Problem requirements: Only the closing stretch of the material is wanted: the line containing "The height and" and every line after it, transcribed exactly.

Source data:
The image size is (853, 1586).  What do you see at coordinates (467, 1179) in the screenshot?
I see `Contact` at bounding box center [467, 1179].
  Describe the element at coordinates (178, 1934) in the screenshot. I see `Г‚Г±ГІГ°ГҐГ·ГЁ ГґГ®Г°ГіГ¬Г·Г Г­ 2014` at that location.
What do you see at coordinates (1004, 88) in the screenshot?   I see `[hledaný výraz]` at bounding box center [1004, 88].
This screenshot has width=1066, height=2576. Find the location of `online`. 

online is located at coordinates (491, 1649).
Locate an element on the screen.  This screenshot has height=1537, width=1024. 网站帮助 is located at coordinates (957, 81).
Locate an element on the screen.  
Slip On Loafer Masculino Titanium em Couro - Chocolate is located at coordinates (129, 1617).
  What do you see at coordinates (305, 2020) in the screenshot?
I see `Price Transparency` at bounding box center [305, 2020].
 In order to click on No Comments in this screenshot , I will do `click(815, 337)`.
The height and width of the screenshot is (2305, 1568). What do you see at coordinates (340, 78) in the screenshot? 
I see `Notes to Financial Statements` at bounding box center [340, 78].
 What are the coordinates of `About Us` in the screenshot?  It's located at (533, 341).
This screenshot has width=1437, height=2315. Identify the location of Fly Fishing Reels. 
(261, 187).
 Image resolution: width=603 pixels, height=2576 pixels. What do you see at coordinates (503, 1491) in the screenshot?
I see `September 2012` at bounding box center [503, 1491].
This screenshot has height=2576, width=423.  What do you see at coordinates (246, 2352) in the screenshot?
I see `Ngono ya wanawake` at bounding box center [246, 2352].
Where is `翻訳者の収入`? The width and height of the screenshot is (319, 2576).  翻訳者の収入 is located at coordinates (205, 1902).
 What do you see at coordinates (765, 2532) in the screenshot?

Your solution:
The height and width of the screenshot is (2305, 1568). What do you see at coordinates (340, 78) in the screenshot? 
I see `Notes to Financial Statements` at bounding box center [340, 78].
 What are the coordinates of `About Us` in the screenshot?  It's located at (533, 341).
This screenshot has width=1437, height=2315. Identify the location of Fly Fishing Reels. 
(261, 187).
 Image resolution: width=603 pixels, height=2576 pixels. What do you see at coordinates (503, 1491) in the screenshot?
I see `September 2012` at bounding box center [503, 1491].
This screenshot has height=2576, width=423.  What do you see at coordinates (246, 2352) in the screenshot?
I see `Ngono ya wanawake` at bounding box center [246, 2352].
Where is `翻訳者の収入`? The width and height of the screenshot is (319, 2576).  翻訳者の収入 is located at coordinates (205, 1902).
 What do you see at coordinates (765, 2532) in the screenshot?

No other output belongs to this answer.